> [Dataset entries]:
-------
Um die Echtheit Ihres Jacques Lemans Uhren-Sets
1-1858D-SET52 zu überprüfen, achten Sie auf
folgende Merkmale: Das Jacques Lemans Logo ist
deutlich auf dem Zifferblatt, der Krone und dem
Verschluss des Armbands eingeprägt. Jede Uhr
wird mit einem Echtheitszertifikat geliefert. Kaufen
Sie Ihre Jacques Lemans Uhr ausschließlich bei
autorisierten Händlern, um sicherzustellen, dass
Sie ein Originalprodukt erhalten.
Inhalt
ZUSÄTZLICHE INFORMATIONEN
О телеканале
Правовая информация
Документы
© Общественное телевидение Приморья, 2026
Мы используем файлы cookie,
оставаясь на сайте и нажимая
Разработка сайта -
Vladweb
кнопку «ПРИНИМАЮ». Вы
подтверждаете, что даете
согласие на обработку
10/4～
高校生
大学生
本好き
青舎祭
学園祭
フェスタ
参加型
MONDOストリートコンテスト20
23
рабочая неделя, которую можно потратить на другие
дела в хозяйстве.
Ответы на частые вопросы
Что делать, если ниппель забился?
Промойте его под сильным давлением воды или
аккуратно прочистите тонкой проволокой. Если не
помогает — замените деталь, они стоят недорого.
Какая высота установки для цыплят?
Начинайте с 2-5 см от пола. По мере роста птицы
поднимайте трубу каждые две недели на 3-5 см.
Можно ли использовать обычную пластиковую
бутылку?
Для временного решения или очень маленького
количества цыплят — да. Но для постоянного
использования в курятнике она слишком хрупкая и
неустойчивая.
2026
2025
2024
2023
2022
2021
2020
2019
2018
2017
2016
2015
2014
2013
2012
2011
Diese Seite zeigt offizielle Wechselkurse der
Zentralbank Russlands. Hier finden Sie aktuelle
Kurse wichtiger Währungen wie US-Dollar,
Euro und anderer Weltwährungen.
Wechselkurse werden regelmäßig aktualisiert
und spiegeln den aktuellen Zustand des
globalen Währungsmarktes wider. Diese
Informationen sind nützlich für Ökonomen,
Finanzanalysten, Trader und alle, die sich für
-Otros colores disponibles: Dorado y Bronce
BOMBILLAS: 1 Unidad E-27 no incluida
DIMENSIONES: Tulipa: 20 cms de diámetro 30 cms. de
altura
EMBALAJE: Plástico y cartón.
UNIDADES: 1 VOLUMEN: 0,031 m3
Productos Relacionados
-------
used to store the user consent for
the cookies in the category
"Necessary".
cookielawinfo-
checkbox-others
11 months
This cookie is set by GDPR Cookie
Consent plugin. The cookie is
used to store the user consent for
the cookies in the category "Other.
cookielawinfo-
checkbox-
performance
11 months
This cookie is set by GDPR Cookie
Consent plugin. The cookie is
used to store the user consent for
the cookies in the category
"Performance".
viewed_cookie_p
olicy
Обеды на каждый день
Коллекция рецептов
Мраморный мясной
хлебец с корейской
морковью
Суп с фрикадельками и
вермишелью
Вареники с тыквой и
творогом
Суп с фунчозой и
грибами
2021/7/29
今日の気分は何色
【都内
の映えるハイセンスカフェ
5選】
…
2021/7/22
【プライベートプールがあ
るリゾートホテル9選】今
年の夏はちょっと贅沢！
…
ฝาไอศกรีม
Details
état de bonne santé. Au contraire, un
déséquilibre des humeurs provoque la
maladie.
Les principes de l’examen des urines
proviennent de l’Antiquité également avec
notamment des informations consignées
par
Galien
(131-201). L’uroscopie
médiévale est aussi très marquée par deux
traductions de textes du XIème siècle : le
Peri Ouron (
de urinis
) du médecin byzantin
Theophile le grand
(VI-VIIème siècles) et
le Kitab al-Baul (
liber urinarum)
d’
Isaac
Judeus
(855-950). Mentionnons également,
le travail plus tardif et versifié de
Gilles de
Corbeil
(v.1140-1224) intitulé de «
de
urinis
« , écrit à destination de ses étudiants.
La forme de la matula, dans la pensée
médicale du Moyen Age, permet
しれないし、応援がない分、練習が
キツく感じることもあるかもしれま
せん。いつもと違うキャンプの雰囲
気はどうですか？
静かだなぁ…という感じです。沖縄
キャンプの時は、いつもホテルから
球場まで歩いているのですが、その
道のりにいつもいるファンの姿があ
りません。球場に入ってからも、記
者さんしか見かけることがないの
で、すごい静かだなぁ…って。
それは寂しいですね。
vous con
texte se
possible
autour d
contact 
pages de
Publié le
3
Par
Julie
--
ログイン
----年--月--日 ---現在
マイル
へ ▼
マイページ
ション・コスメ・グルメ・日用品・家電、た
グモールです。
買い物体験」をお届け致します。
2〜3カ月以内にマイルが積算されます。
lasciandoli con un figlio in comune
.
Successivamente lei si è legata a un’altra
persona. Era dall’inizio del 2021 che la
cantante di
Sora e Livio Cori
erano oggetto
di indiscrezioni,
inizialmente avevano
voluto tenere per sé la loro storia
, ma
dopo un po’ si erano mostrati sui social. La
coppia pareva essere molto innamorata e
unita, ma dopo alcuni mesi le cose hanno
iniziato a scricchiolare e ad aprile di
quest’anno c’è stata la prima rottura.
-------
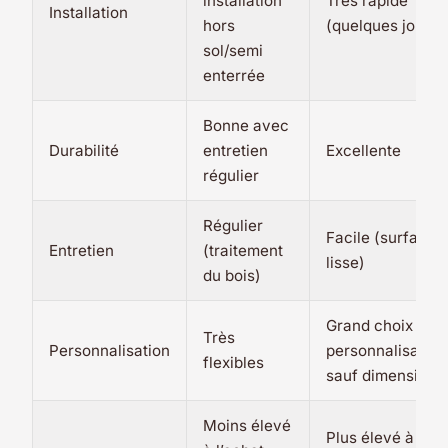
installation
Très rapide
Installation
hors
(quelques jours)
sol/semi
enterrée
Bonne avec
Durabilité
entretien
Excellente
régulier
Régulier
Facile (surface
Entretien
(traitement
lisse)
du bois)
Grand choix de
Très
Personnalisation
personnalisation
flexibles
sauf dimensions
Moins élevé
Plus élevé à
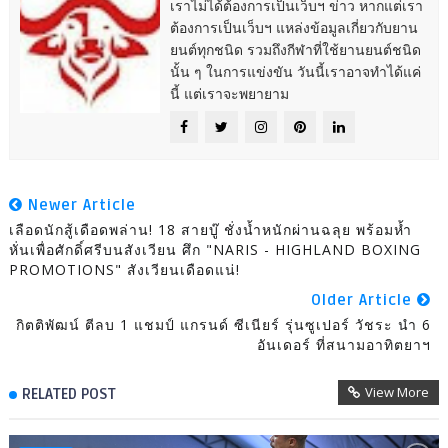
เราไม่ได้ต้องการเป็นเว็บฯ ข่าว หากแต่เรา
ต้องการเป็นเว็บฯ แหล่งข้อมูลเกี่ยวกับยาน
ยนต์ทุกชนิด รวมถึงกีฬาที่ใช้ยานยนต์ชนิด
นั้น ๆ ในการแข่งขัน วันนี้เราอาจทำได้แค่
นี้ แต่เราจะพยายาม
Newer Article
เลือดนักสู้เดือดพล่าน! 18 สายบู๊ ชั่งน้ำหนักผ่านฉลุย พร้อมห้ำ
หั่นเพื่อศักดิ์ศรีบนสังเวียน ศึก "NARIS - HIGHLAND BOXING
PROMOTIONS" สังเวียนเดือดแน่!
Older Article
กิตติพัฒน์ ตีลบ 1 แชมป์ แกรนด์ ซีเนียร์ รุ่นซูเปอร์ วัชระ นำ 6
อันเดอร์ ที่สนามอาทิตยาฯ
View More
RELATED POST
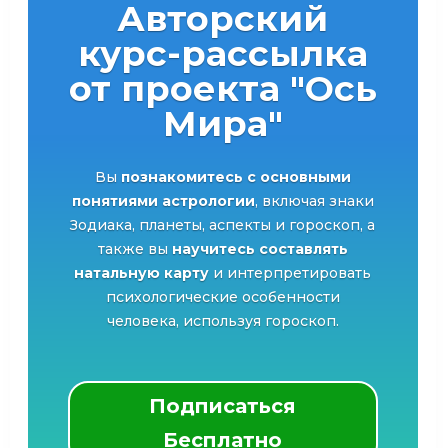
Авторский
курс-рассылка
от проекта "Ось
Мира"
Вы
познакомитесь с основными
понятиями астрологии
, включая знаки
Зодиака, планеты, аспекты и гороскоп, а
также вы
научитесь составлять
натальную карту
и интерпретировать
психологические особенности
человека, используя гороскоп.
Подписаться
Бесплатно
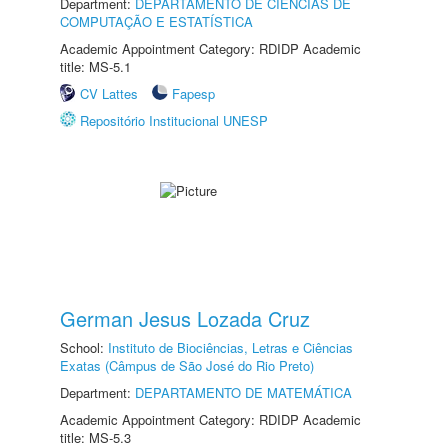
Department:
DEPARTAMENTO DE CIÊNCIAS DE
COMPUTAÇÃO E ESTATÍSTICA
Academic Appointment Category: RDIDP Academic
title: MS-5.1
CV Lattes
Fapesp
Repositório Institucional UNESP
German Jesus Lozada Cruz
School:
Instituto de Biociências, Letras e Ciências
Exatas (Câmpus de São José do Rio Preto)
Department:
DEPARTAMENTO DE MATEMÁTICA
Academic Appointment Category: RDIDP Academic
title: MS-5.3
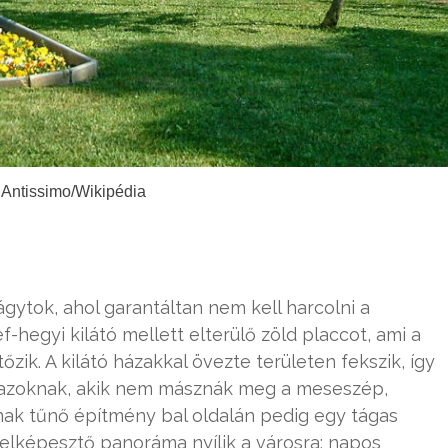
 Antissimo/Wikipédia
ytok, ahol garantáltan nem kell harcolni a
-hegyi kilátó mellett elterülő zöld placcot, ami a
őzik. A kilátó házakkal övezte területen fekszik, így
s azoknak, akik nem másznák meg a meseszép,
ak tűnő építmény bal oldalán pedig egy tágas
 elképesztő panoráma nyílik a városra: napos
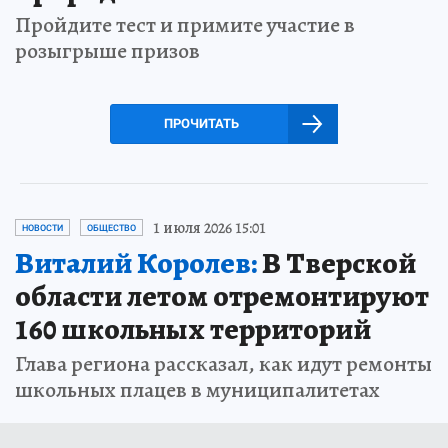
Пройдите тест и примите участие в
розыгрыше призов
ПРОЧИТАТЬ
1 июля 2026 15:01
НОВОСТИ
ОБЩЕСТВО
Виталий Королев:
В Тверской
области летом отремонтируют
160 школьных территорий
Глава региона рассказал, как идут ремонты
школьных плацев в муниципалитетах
-------
> [Work instruction]:
Write down again, exactly as given, only the lines above that fall from the line with "Um die Echtheit" to the line with "Мы используем файлы", inclusive.

> [Result of the exercise]:
Um die Echtheit Ihres Jacques Lemans Uhren-Sets
1-1858D-SET52 zu überprüfen, achten Sie auf
folgende Merkmale: Das Jacques Lemans Logo ist
deutlich auf dem Zifferblatt, der Krone und dem
Verschluss des Armbands eingeprägt. Jede Uhr
wird mit einem Echtheitszertifikat geliefert. Kaufen
Sie Ihre Jacques Lemans Uhr ausschließlich bei
autorisierten Händlern, um sicherzustellen, dass
Sie ein Originalprodukt erhalten.
Inhalt
ZUSÄTZLICHE INFORMATIONEN
О телеканале
Правовая информация
Документы
© Общественное телевидение Приморья, 2026
Мы используем файлы cookie,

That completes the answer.